## Prompt
Apart from the images, every record here needs to be copied exactly.

## Records to process
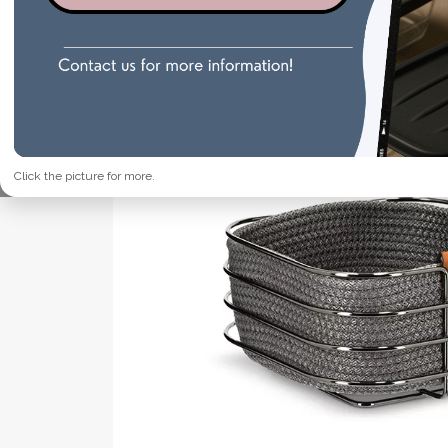
Click the picture for more.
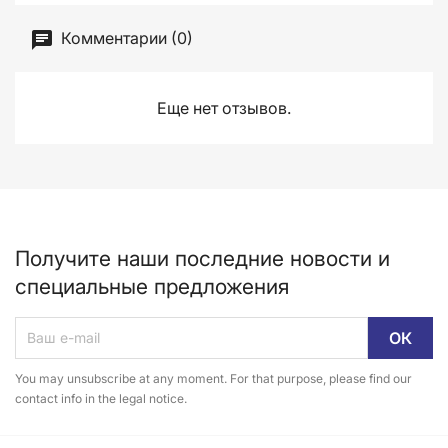
Комментарии (0)
Еще нет отзывов.
Получите наши последние новости и
специальные предложения
You may unsubscribe at any moment. For that purpose, please find our
contact info in the legal notice.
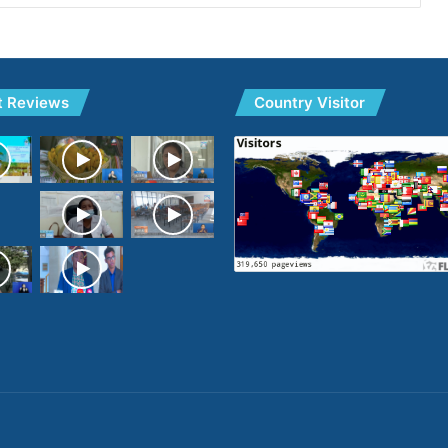
t Reviews
Country Visitor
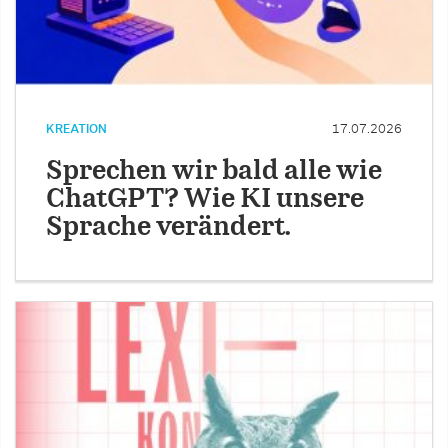
KREATION
17.07.2026
Sprechen wir bald alle wie
ChatGPT? Wie KI unsere
Sprache verändert.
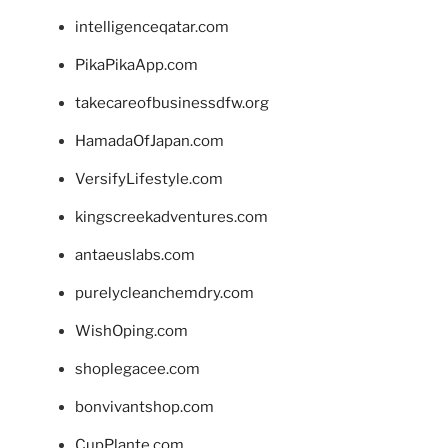
intelligenceqatar.com
PikaPikaApp.com
takecareofbusinessdfw.org
HamadaOfJapan.com
VersifyLifestyle.com
kingscreekadventures.com
antaeuslabs.com
purelycleanchemdry.com
WishOping.com
shoplegacee.com
bonvivantshop.com
CupPlante.com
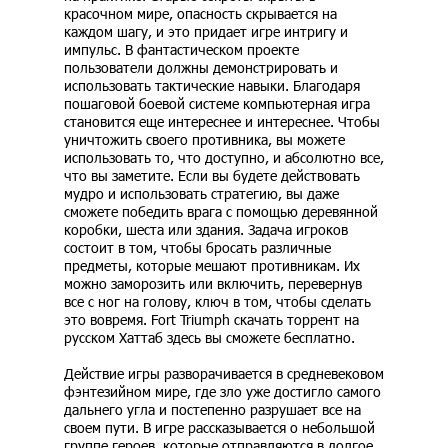
красочном мире, опасность скрывается на
каждом шагу, и это придает игре интригу и
импульс. В фантастическом проекте
пользователи должны демонстрировать и
использовать тактические навыки. Благодаря
пошаговой боевой системе компьютерная игра
становится еще интереснее и интереснее. Чтобы
уничтожить своего противника, вы можете
использовать то, что доступно, и абсолютно все,
что вы заметите. Если вы будете действовать
мудро и использовать стратегию, вы даже
сможете победить врага с помощью деревянной
коробки, шеста или здания. Задача игроков
состоит в том, чтобы бросать различные
предметы, которые мешают противникам. Их
можно заморозить или включить, перевернув
все с ног на голову, ключ в том, чтобы сделать
это вовремя. Fort Triumph скачать торрент на
русском Хаттаб здесь вы сможете бесплатно.
Действие игры разворачивается в средневековом
фэнтезийном мире, где зло уже достигло самого
дальнего угла и постепенно разрушает все на
своем пути. В игре рассказывается о небольшой
группе героев, которые отправляются в долгое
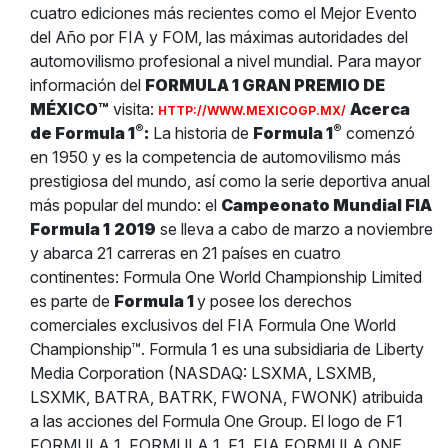
cuatro ediciones más recientes como el Mejor Evento
del Año por FIA y FOM, las máximas autoridades del
automovilismo profesional a nivel mundial. Para mayor
información del
FORMULA 1 GRAN PREMIO DE
MÉXICO™
visita:
Acerca
HTTP://WWW.MEXICOGP.MX/
®
®
de Formula 1
:
La historia de
Formula 1
comenzó
en 1950 y es la competencia de automovilismo más
prestigiosa del mundo, así como la serie deportiva anual
más popular del mundo: el
Campeonato Mundial FIA
Formula 1
2019
se lleva a cabo de marzo a noviembre
y abarca 21 carreras en 21 países en cuatro
continentes: Formula One World Championship Limited
es parte de
Formula 1
y posee los derechos
comerciales exclusivos del FIA Formula One World
Championship™. Formula 1 es una subsidiaria de Liberty
Media Corporation (NASDAQ: LSXMA, LSXMB,
LSXMK, BATRA, BATRK, FWONA, FWONK) atribuida
a las acciones del Formula One Group. El logo de F1
FORMULA 1, FORMULA 1, F1, FIA FORMULA ONE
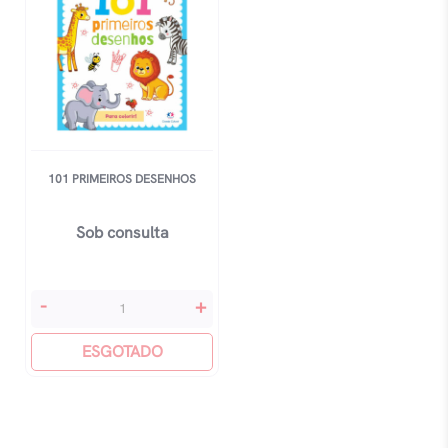
101 PRIMEIROS DESENHOS
Sob consulta
101
-
+
Primeiros
Desenhos
ESGOTADO
quantidade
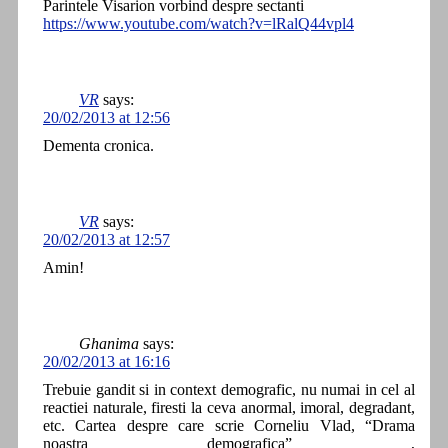
Parintele Visarion vorbind despre sectanti
https://www.youtube.com/watch?v=lRalQ44vpl4
VR
says:
20/02/2013 at 12:56
Dementa cronica.
VR
says:
20/02/2013 at 12:57
Amin!
Ghanima
says:
20/02/2013 at 16:16
Trebuie gandit si in context demografic, nu numai in cel al
reactiei naturale, firesti la ceva anormal, imoral, degradant,
etc. Cartea despre care scrie Corneliu Vlad, “Drama
noastra demografica” ,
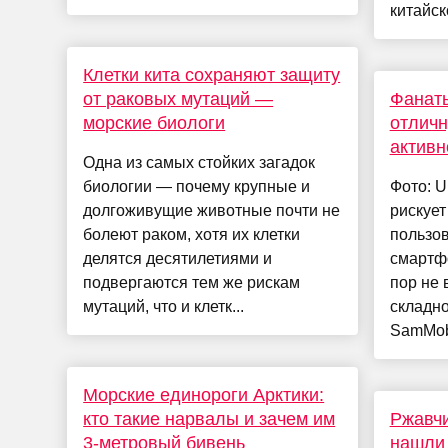
китайско
Клетки кита сохраняют защиту
от раковых мутаций —
Фанат
морские биологи
отличн
активн
Одна из самых стойких загадок
биологии — почему крупные и
Фото: U
долгоживущие животные почти не
рискует
болеют раком, хотя их клетки
пользов
делятся десятилетиями и
смартфо
подвергаются тем же рискам
пор не 
мутаций, что и клетк...
складно
SamMobi
Морские единороги Арктики:
кто такие нарвалы и зачем им
Ржавчи
3-метровый бивень
нашли 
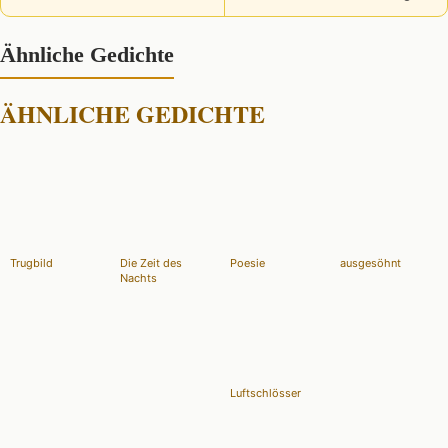
Ähnliche Gedichte
ÄHNLICHE GEDICHTE
Trugbild
Die Zeit des
Poesie
ausgesöhnt
Nachts
Luftschlösser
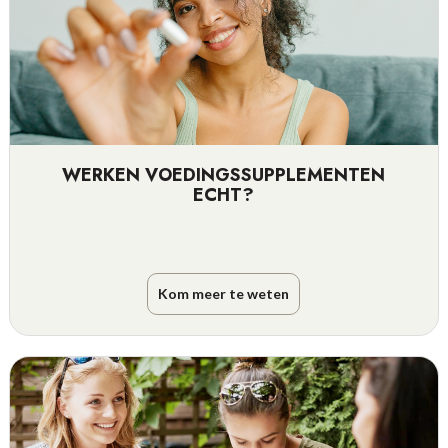
WERKEN VOEDINGSSUPPLEMENTEN
ECHT?
Kom meer te weten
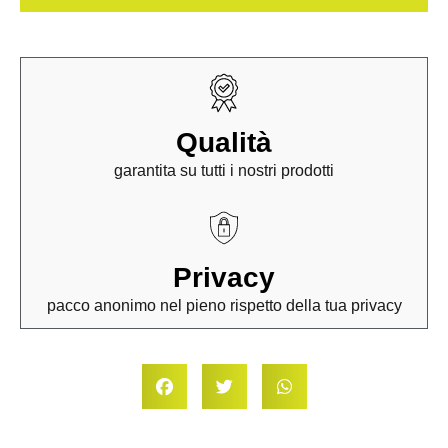
Qualità
garantita su tutti i nostri prodotti
Privacy
pacco anonimo nel pieno rispetto della tua privacy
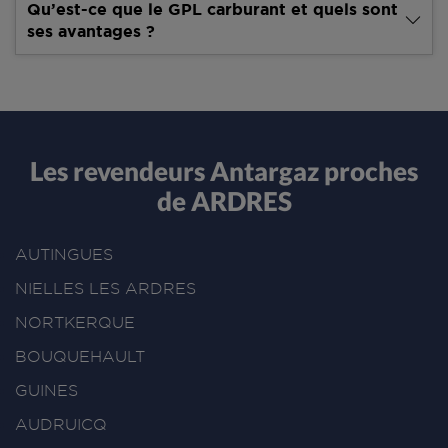
Qu’est-ce que le GPL carburant et quels sont
ses avantages ?
Les revendeurs Antargaz proches
de ARDRES
AUTINGUES
NIELLES LES ARDRES
NORTKERQUE
BOUQUEHAULT
GUINES
AUDRUICQ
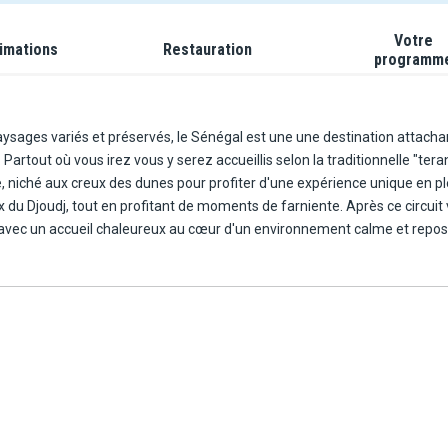
Votre
imations
Restauration
programm
s paysages variés et préservés, le Sénégal est une une destination atta
où vous irez vous y serez accueillis selon la traditionnelle "teranga" (le mot wolof
, niché aux creux des dunes pour profiter d'une expérience unique en pl
ux du Djoudj, tout en profitant de moments de farniente. Après ce circuit
 avec un accueil chaleureux au cœur d'un environnement calme et repos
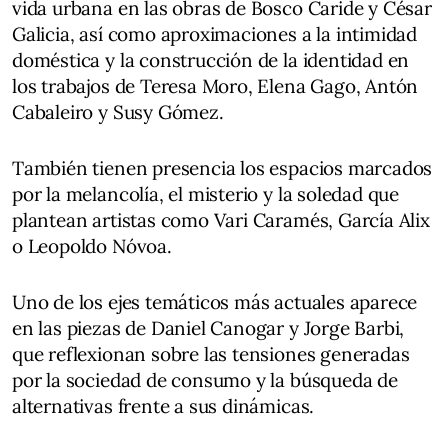
vida urbana en las obras de Bosco Caride y César
Galicia, así como aproximaciones a la intimidad
doméstica y la construcción de la identidad en
los trabajos de Teresa Moro, Elena Gago, Antón
Cabaleiro y Susy Gómez.
También tienen presencia los espacios marcados
por la melancolía, el misterio y la soledad que
plantean artistas como Vari Caramés, García Alix
o Leopoldo Nóvoa.
Uno de los ejes temáticos más actuales aparece
en las piezas de Daniel Canogar y Jorge Barbi,
que reflexionan sobre las tensiones generadas
por la sociedad de consumo y la búsqueda de
alternativas frente a sus dinámicas.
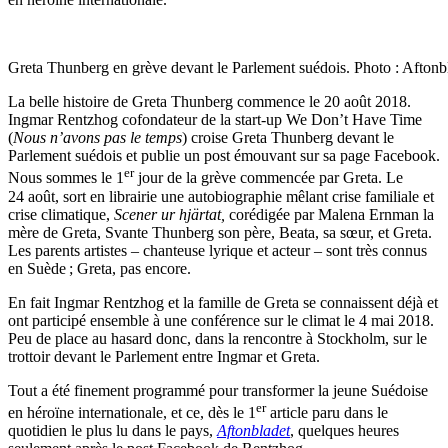
Greta Thunberg en grève devant le Parlement suédois. Photo : Aftonb
La belle histoire de Greta Thunberg commence le 20 août 2018.
Ingmar Rentzhog cofondateur de la start-up We Don’t Have Time
(
Nous n’avons pas le temps
) croise Greta Thunberg devant le
Parlement suédois et publie un post émouvant sur sa page Facebook.
er
Nous sommes le 1
jour de la grève commencée par Greta. Le
24 août, sort en librairie une autobiographie mêlant crise familiale et
crise climatique,
Scener ur hjärtat,
corédigée par Malena Ernman la
mère de Greta, Svante Thunberg son père, Beata, sa sœur, et Greta.
Les parents artistes – chanteuse lyrique et acteur – sont très connus
en Suède
; Greta, pas encore.
En fait Ingmar Rentzhog et la famille de Greta se connaissent déjà et
ont participé ensemble à une conférence sur le climat le 4 mai 2018.
Peu de place au hasard donc, dans la rencontre à Stockholm, sur le
trottoir devant le Parlement entre Ingmar et Greta.
Tout a été finement programmé pour transformer la jeune Suédoise
er
en héroïne internationale, et ce, dès le 1
article paru dans le
quotidien le plus lu dans le pays,
Aftonbladet
, quelques heures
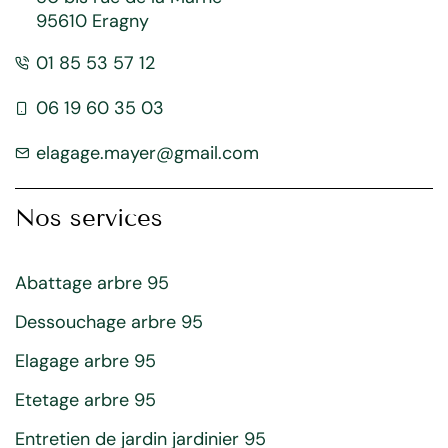
95610 Eragny
01 85 53 57 12
06 19 60 35 03
elagage.mayer@gmail.com
Nos services
Abattage arbre 95
Dessouchage arbre 95
Elagage arbre 95
Etetage arbre 95
Entretien de jardin jardinier 95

## Response
Click the picture for more.
Комментарии (0)
Еще нет отзывов.
Получите наши последние новости и
специальные предложения
You may unsubscribe at any moment. For that purpose, please find our
contact info in the legal notice.
t Reviews
Country Visitor
KREATION
17.07.2026
Sprechen wir bald alle wie
ChatGPT? Wie KI unsere
Sprache verändert.
intelligenceqatar.com
PikaPikaApp.com
takecareofbusinessdfw.org
HamadaOfJapan.com
VersifyLifestyle.com
kingscreekadventures.com
antaeuslabs.com
purelycleanchemdry.com
WishOping.com
shoplegacee.com
bonvivantshop.com
CupPlante.com
красочном мире, опасность скрывается на
каждом шагу, и это придает игре интригу и
импульс. В фантастическом проекте
пользователи должны демонстрировать и
использовать тактические навыки. Благодаря
пошаговой боевой системе компьютерная игра
становится еще интереснее и интереснее. Чтобы
уничтожить своего противника, вы можете
использовать то, что доступно, и абсолютно все,
что вы заметите. Если вы будете действовать
мудро и использовать стратегию, вы даже
сможете победить врага с помощью деревянной
коробки, шеста или здания. Задача игроков
состоит в том, чтобы бросать различные
предметы, которые мешают противникам. Их
можно заморозить или включить, перевернув
все с ног на голову, ключ в том, чтобы сделать
это вовремя. Fort Triumph скачать торрент на
русском Хаттаб здесь вы сможете бесплатно.
Действие игры разворачивается в средневековом
фэнтезийном мире, где зло уже достигло самого
дальнего угла и постепенно разрушает все на
своем пути. В игре рассказывается о небольшой
группе героев, которые отправляются в долгое
cuatro ediciones más recientes como el Mejor Evento
del Año por FIA y FOM, las máximas autoridades del
automovilismo profesional a nivel mundial. Para mayor
información del
FORMULA 1 GRAN PREMIO DE
MÉXICO™
visita:
Acerca
HTTP://WWW.MEXICOGP.MX/
®
®
de Formula 1
:
La historia de
Formula 1
comenzó
en 1950 y es la competencia de automovilismo más
prestigiosa del mundo, así como la serie deportiva anual
más popular del mundo: el
Campeonato Mundial FIA
Formula 1
2019
se lleva a cabo de marzo a noviembre
y abarca 21 carreras en 21 países en cuatro
continentes: Formula One World Championship Limited
es parte de
Formula 1
y posee los derechos
comerciales exclusivos del FIA Formula One World
Championship™. Formula 1 es una subsidiaria de Liberty
Media Corporation (NASDAQ: LSXMA, LSXMB,
LSXMK, BATRA, BATRK, FWONA, FWONK) atribuida
a las acciones del Formula One Group. El logo de F1
FORMULA 1, FORMULA 1, F1, FIA FORMULA ONE
101 PRIMEIROS DESENHOS
Sob consulta
101
-
+
Primeiros
Desenhos
ESGOTADO
quantidade
Parintele Visarion vorbind despre sectanti
https://www.youtube.com/watch?v=lRalQ44vpl4
VR
says:
20/02/2013 at 12:56
Dementa cronica.
VR
says:
20/02/2013 at 12:57
Amin!
Ghanima
says:
20/02/2013 at 16:16
Trebuie gandit si in context demografic, nu numai in cel al
reactiei naturale, firesti la ceva anormal, imoral, degradant,
etc. Cartea despre care scrie Corneliu Vlad, “Drama
noastra demografica” ,
китайско
Клетки кита сохраняют защиту
от раковых мутаций —
Фанат
морские биологи
отличн
активн
Одна из самых стойких загадок
биологии — почему крупные и
Фото: U
долгоживущие животные почти не
рискует
болеют раком, хотя их клетки
пользов
делятся десятилетиями и
смартфо
подвергаются тем же рискам
пор не 
мутаций, что и клетк...
складно
SamMobi
Морские единороги Арктики:
кто такие нарвалы и зачем им
Ржавчи
3-метровый бивень
нашли 
Ähnliche Gedichte
ÄHNLICHE GEDICHTE
Trugbild
Die Zeit des
Poesie
ausgesöhnt
Nachts
Luftschlösser
WERKEN VOEDINGSSUPPLEMENTEN
ECHT?
Kom meer te weten
Qualità
garantita su tutti i nostri prodotti
Privacy
pacco anonimo nel pieno rispetto della tua privacy
Qu’est-ce que le GPL carburant et quels sont
ses avantages ?
Les revendeurs Antargaz proches
de ARDRES
AUTINGUES
NIELLES LES ARDRES
NORTKERQUE
BOUQUEHAULT
GUINES
AUDRUICQ
Votre
imations
Restauration
programm
s paysages variés et préservés, le Sénégal est une une destination atta
où vous irez vous y serez accueillis selon la traditionnelle "teranga" (le mot wolof
, niché aux creux des dunes pour profiter d'une expérience unique en pl
ux du Djoudj, tout en profitant de moments de farniente. Après ce circuit
 avec un accueil chaleureux au cœur d'un environnement calme et repos
vida urbana en las obras de Bosco Caride y César
Galicia, así como aproximaciones a la intimidad
doméstica y la construcción de la identidad en
los trabajos de Teresa Moro, Elena Gago, Antón
Cabaleiro y Susy Gómez.
También tienen presencia los espacios marcados
por la melancolía, el misterio y la soledad que
plantean artistas como Vari Caramés, García Alix
o Leopoldo Nóvoa.
Uno de los ejes temáticos más actuales aparece
en las piezas de Daniel Canogar y Jorge Barbi,
que reflexionan sobre las tensiones generadas
por la sociedad de consumo y la búsqueda de
alternativas frente a sus dinámicas.
Greta Thunberg en grève devant le Parlement suédois. Photo : Aftonb
La belle histoire de Greta Thunberg commence le 20 août 2018.
Ingmar Rentzhog cofondateur de la start-up We Don’t Have Time
(
Nous n’avons pas le temps
) croise Greta Thunberg devant le
Parlement suédois et publie un post émouvant sur sa page Facebook.
er
Nous sommes le 1
jour de la grève commencée par Greta. Le
24 août, sort en librairie une autobiographie mêlant crise familiale et
crise climatique,
Scener ur hjärtat,
corédigée par Malena Ernman la
mère de Greta, Svante Thunberg son père, Beata, sa sœur, et Greta.
Les parents artistes – chanteuse lyrique et acteur – sont très connus
en Suède
; Greta, pas encore.
En fait Ingmar Rentzhog et la famille de Greta se connaissent déjà et
ont participé ensemble à une conférence sur le climat le 4 mai 2018.
Peu de place au hasard donc, dans la rencontre à Stockholm, sur le
trottoir devant le Parlement entre Ingmar et Greta.
Tout a été finement programmé pour transformer la jeune Suédoise
er
en héroïne internationale, et ce, dès le 1
article paru dans le
quotidien le plus lu dans le pays,
Aftonbladet
, quelques heures
95610 Eragny
01 85 53 57 12
06 19 60 35 03
elagage.mayer@gmail.com
Nos services
Abattage arbre 95
Dessouchage arbre 95
Elagage arbre 95
Etetage arbre 95
Entretien de jardin jardinier 95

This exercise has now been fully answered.